About the Bradt Guide to Kosovo (2007)
On the eve of Kosovo's final status, a new book attempts to put Kosovo on the European traveler's map. Written by ESI analyst Verena Knaus, and Gail Warrander, an international lawyer based in Pristina, it is the very first travel guidebook ever written on Kosovo alone.
The Kosovo Bradt Guide is written for a special kind of 'tourists'. Those who come to Kosovo as part of the UN and EU mission, diplomats and soldiers, development workers and the sizable Albanian diaspora returning home every summer.

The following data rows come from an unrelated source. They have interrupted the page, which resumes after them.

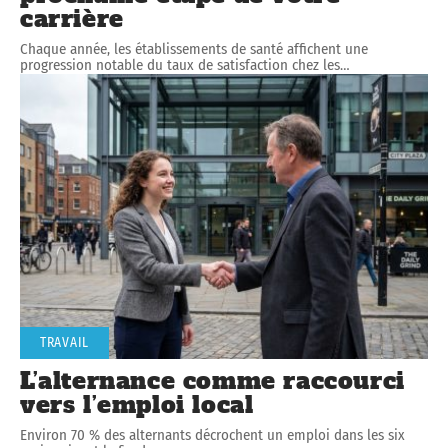
carrière
Chaque année, les établissements de santé affichent une
progression notable du taux de satisfaction chez les
…
TRAVAIL
L’alternance comme raccourci
vers l’emploi local
Environ 70 % des alternants décrochent un emploi dans les six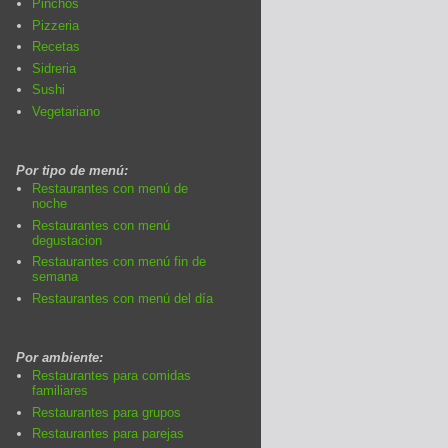
Pinchos
Pizzeria
Recetas
Sidreria
Sushi
Vegetariano
Por tipo de menú:
Restaurantes con menú de
noche
Restaurantes con menú
degustacion
Restaurantes con menú fin de
semana
Restaurantes con menú del día
Por ambiente:
Restaurantes para comidas
familiares
Restaurantes para grupos
Restaurantes para parejas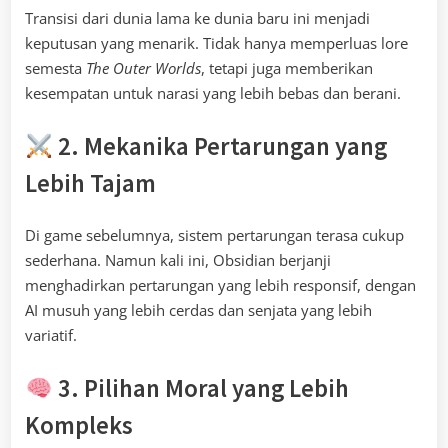
Transisi dari dunia lama ke dunia baru ini menjadi
keputusan yang menarik. Tidak hanya memperluas lore
semesta
The Outer Worlds
, tetapi juga memberikan
kesempatan untuk narasi yang lebih bebas dan berani.
2. Mekanika Pertarungan yang
Lebih Tajam
Di game sebelumnya, sistem pertarungan terasa cukup
sederhana. Namun kali ini, Obsidian berjanji
menghadirkan pertarungan yang lebih responsif, dengan
AI musuh yang lebih cerdas dan senjata yang lebih
variatif.
3. Pilihan Moral yang Lebih
Kompleks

Condensed on 300 pages, the guidebook covers Kosovo's past and recent political history and introduces readers to the multi-faceted and rich cultural heritage of this centrally located place in the heart of the Balkans. On the crossroad of Illyrian, Roman, Byzantine, Serbian and Ottoman empires, Kosovo has many more secrets to share than is commonly believed.
With Kosovo about to resolve its status the publication of this book is timely. Disputes about what constitutes Kosovo's cultural heritage have dominated status negotiations that kept UN, EU and US negotiators busy for nearly two years. Stunning fresco cycles in Gracanica monastery or the Patriarchate in Pec (Peja) have been seen as political symbols rather than as cultural and religious monuments. Kosovo Albanians grapple with their own mixed feelings towards Ottoman-era mosques, baths and bridges. For many, harking back to Illyrian times seems a safer bet to claim 'heritage'.
The authors introduce readers to Kosovo's cuisine, wedding rites and cultural traditions. The chapter on Pristina contains the information one needs to navigate around Pristina's bar and restaurant scene. The parts on Prizren, Gjakova and Peja are filled with suggested walks, historical details and suggestions where to stop for a meal. The book also contains detailed descriptions of cultural highlights like the Visoki Decani monastery, the Pec Patriarchate and traditional stone kullas in Isniq and Dranoc. For nature lovers and adventurers there are special sections on walking trails in Dragash, biking tips in Zubin Potok and skiing in Brezovica and the Rugova Canyon.
"We wrote this book for travelers eager to discover an unknown part of Europe, adventurers looking for unspoiled nature off the beaten track and for the diaspora and their children who come back in their summer vacation.
Kosovo is an intriguing place and full of paradoxes and surprises for any first time visitor. How come landlocked Kosovo has such a Mediterranean flair and vibrant outdoor café culture? By what twist of fate has Kosovo become the place with the best coffee anywhere outside Italy? It will also take you two days to understand why this country in the heart of Europe has its main street named after Bill Clinton, celebrates the 4th of July and flies the American flag. … The speed of change in the past years has been mind-boggling. Kosovo was in shambles only eight years ago and today there are few visible traces of the past conflict. Who would think that Kosovo is one of the safest countries in Europe?'
Due to its strategic position at the centre of the Balkan Peninsula, Kosovo has always been an important thorough road and attractive spoil for its conquerors. The name Kosovo (derived from the Serbian word for kos meaning blackbird) was first mentioned after the famous Kosovo battle dating back to 1389. Legends and romanticizing epic songs secured it a special place in Serbian national identity. Kosovo became an important spiritual centre of the Serbian Orthodox church. For nearly 500 years Kosovo was an Ottoman province. As the Ottoman Empire disintegrated, Kosovo was at the centre of competing national claims. The 20th century saw wars and destruction and whereas other parts of Yugoslavia prospered, Kosovo remained poor and underdeveloped. In June 1999, after 78 days of NATO bombardment and the mass flight of nearly 800,000 refugees, Kosovo passed under direct UN administration. For eight years, its people were part of a unique state building experiment in the heart of Europe. With independence around the corner, Kosovo is on the eve of yet another era."